The biggest problem on My end is that his reaction terrified Me. This was not just anger, it was RAGE, white hot rage and it was terrifying. It was the first time that I was actually GLAD that there was distance between us. That is very hard to admit, even to Myself.
The second issue is that I was feeling guilty for something, and had no idea what it was. Obviously I had failed him somehow and I needed to fix it....but I did not even understand what it was that was wrong, and he had made some pretty painful accusations.
So what do you do? How do you address a train wreck like this?
The bottom line is that you talk about it. You talk and you talk and you talk, honestly, openly with with good intentions. You dig into all of those dirty corners and discuss every little thing until you can't talk any more. Then the hard work starts. You have to rebuild trust, because love is a wonderful thing, but it cannot fix everything.
After we had discussed everything and agreed that it was a giant misunderstanding, we set about making it right. In the type of relationship we have, trust is paramount. He needs to trust Me and I need to trust him and we both need to relax into the dynamics of what we have and what we want to continue to have. That was when he realized that I was afraid of his anger and because of that fear I was hesitant to be with him again.

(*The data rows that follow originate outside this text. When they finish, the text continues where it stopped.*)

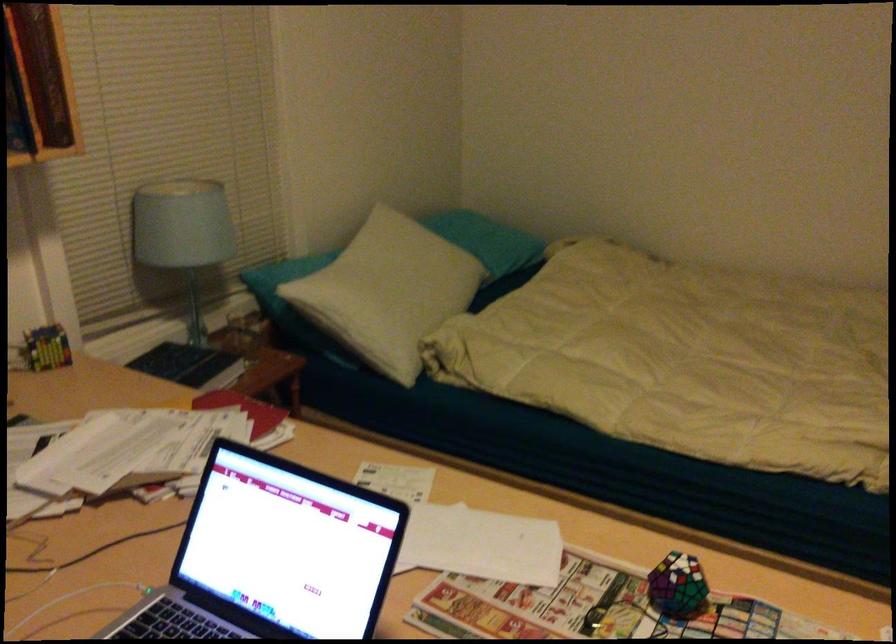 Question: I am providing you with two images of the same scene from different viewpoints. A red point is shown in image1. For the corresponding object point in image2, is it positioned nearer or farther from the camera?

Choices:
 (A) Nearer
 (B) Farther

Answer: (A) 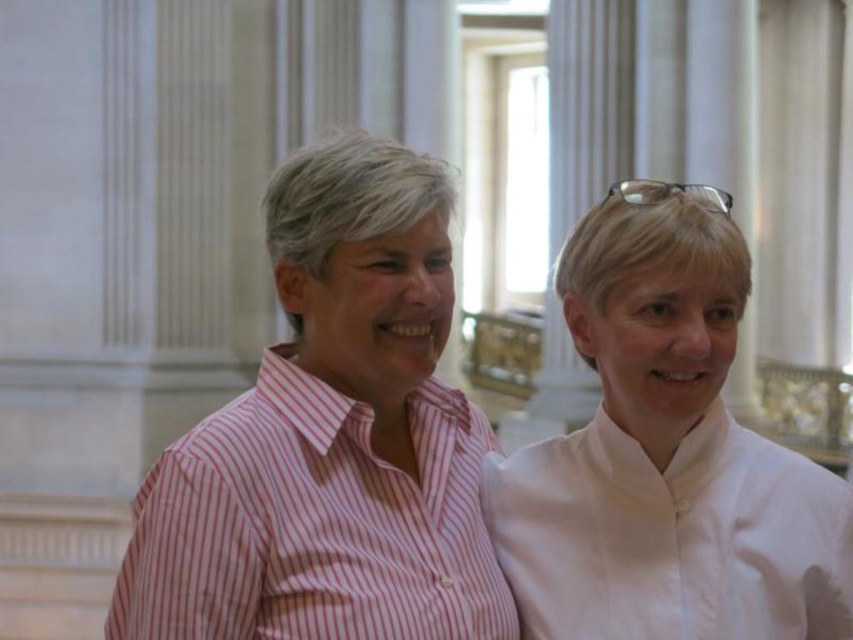 Does pink striped shirt at center have a smaller size compared to white smooth shirt at right?

No, pink striped shirt at center is not smaller than white smooth shirt at right.

Is pink striped shirt at center shorter than white smooth shirt at right?

No.

Which is in front, point (670, 300) or point (564, 314)?

Point (670, 300) is more forward.

I want to click on pink striped shirt at center, so click(x=664, y=458).

Can you confirm if pink striped shirt at center is smaller than pink striped shirt at left?

No, pink striped shirt at center is not smaller than pink striped shirt at left.

Can you confirm if pink striped shirt at center is wider than pink striped shirt at left?

Yes, pink striped shirt at center is wider than pink striped shirt at left.

Is point (527, 563) positioned in front of point (444, 428)?

Yes.

You are a GUI agent. You are given a task and a screenshot of the screen. Output one action in this format:
    pyautogui.click(x=<x>, y=<y>)
    Task: Click on the pink striped shirt at center
    
    Given the screenshot: What is the action you would take?
    pyautogui.click(x=664, y=458)

Between white smooth shirt at right and pink striped shirt at left, which one has more height?

white smooth shirt at right

Is white smooth shirt at right positioned in front of pink striped shirt at left?

No, it is not.

Image resolution: width=853 pixels, height=640 pixels. What are the coordinates of `white smooth shirt at right` in the screenshot? It's located at (665, 456). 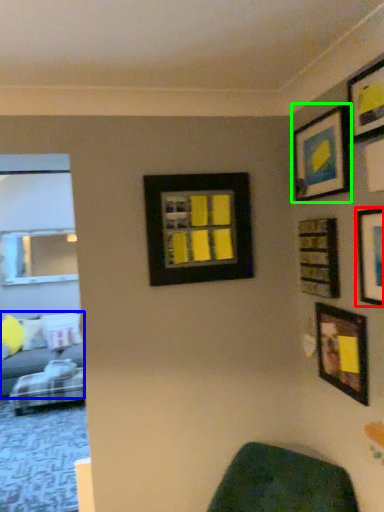 Question: Which is nearer to the picture frame (highlighted by a red box)? studio couch (highlighted by a blue box) or picture frame (highlighted by a green box).

Choices:
 (A) studio couch
 (B) picture frame

Answer: (B) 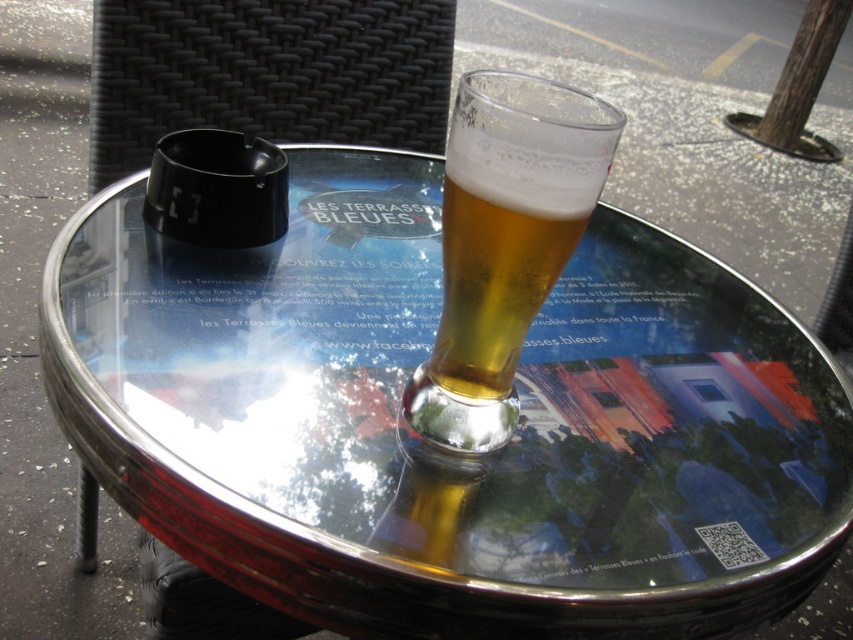 You are standing at the edge of the table and want to place a napkin between the two points marked as point (602, 394) and point (436, 384). Which point is closer to you so you can reach it first?

Point (436, 384) is closer to you than point (602, 394), so you can reach it first.

You are a server at the outdoor cafe and need to place a new menu on the table without covering any existing items. Where should you place the menu so it doesn t cover the transparent glass table at center or the translucent glass beer at center?

The transparent glass table at center is bigger than the translucent glass beer at center, so you can place the menu on the transparent glass table at center near its edges where it doesn t overlap the beer.

You are standing at the edge of the table and want to place a small napkin at point (445, 458). Is this point on the table?

The point (445, 458) is on the transparent glass table at center, so yes, placing the napkin there would be on the table. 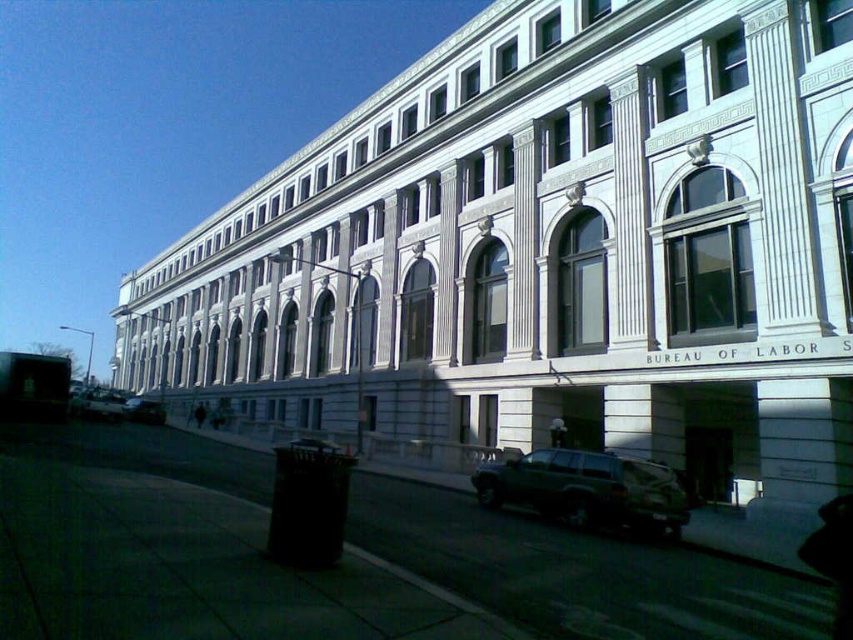 You are standing on the sidewalk in front of the Bureau of Labor building. You notice a point marked at coordinates (587, 490). Which object does this point correspond to?

The point at coordinates (587, 490) corresponds to the dark green matte suv at lower center.

You are a delivery person trying to park your metallic silver suv at lower left near the building. However, there is another silver metallic suv at lower left already occupying the spot. According to the image, which suv should you park behind to avoid blocking the other?

The metallic silver suv at lower left should be parked behind the silver metallic suv at lower left since it is positioned above it in the image, indicating it is closer to the building and you can park behind it without blocking.

You are a delivery person needing to park your vehicle. You see a dark green matte suv at lower center and a metallic silver suv at lower left. Which SUV is closer to the sidewalk on the right side of the street?

The dark green matte suv at lower center is above the metallic silver suv at lower left, so the metallic silver suv at lower left is closer to the sidewalk on the right side of the street. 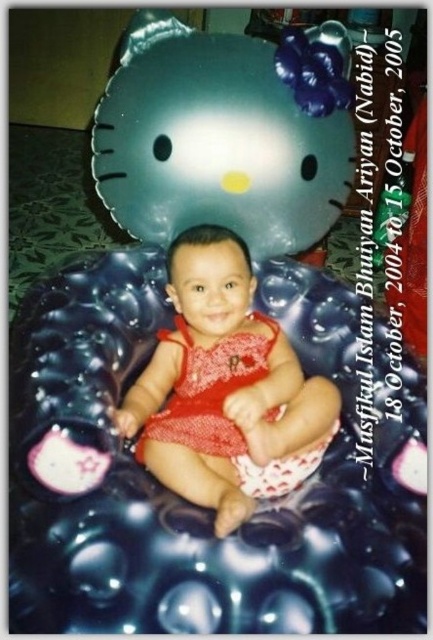 Question: Which point is farther from the camera taking this photo?

Choices:
 (A) (170, 104)
 (B) (141, 380)

Answer: (B)

Question: Is matte blue balloon at upper center closer to camera compared to red knitted dress at center?

Choices:
 (A) no
 (B) yes

Answer: (A)

Question: Which point is closer to the camera?

Choices:
 (A) (180, 220)
 (B) (252, 356)

Answer: (B)

Question: Does matte blue balloon at upper center have a greater width compared to red knitted dress at center?

Choices:
 (A) yes
 (B) no

Answer: (A)

Question: Can you confirm if matte blue balloon at upper center is positioned below red knitted dress at center?

Choices:
 (A) yes
 (B) no

Answer: (B) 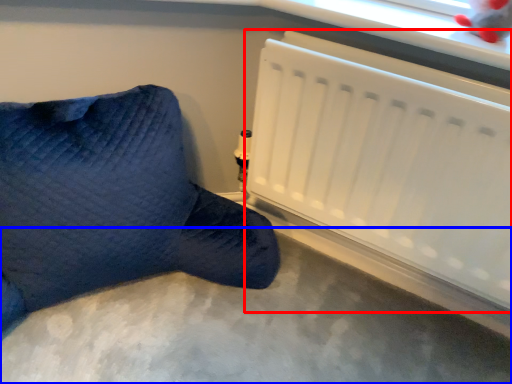 Question: Which point is closer to the camera, radiator (highlighted by a red box) or concrete (highlighted by a blue box)?

Choices:
 (A) radiator
 (B) concrete

Answer: (B) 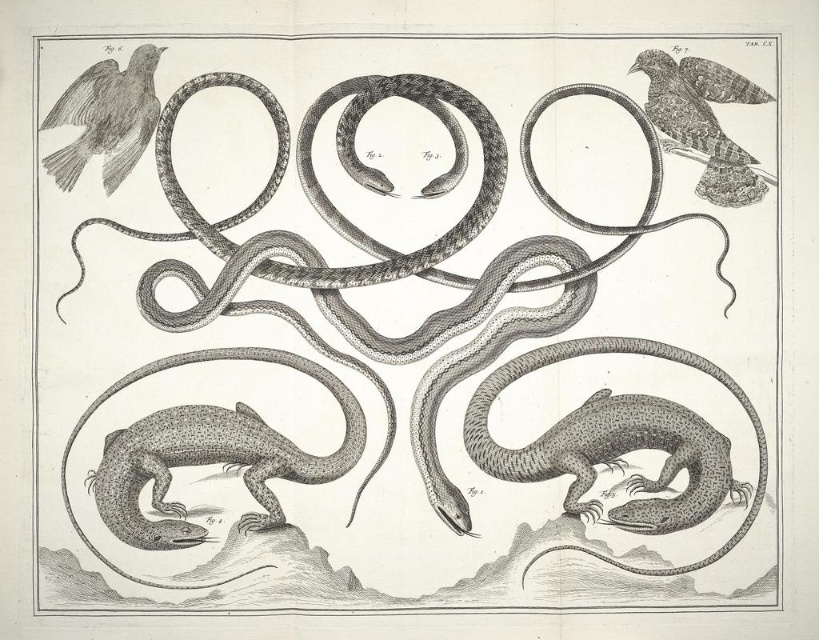 You are an entomologist examining this illustration. You need to determine the spatial relationship between the speckled textured lizard at center and the smooth feathered bird at upper right. Which one is closer to the viewer?

The speckled textured lizard at center is closer to the viewer because it is in front of the smooth feathered bird at upper right.

You are an entomologist examining the illustration. You need to identify the speckled textured lizard at center and the speckled textured lizard at lower left. Which one is closer to the viewer?

A: The speckled textured lizard at center is closer to the viewer because the speckled textured lizard at lower left is behind it.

Everyone has baggage. What do you do when all of a sudden you are wrapped up in someone else's baggage? The truth of the matter is that often we unwillingly wrap the ones we love into the mess made by other people. Its not fair, but we do it. So you start by separating the guilty parties from the innocent ones. You pick through the details of the wrongs and you look long and hard at them. My tomio has a lot of baggage. I knew that going into it, but the ugliness of the past can taint the beauty of today if you let it. We dug through it all, detail by detail. It was hard and it was ugly. But in the end it was worth it, because in the end we were closer.
It started to get better. Things were feeling better and there was joy returning to our lives. Then it happened again. Tomio did not mention that part. He did it again. He blew up at Me a second time. I was torn to shreds again, and again I was glad he was so far away. Apparently everything was not resolved and it was going to take a while. The second blow up had a slightly different flavor to it, but the affect was also different.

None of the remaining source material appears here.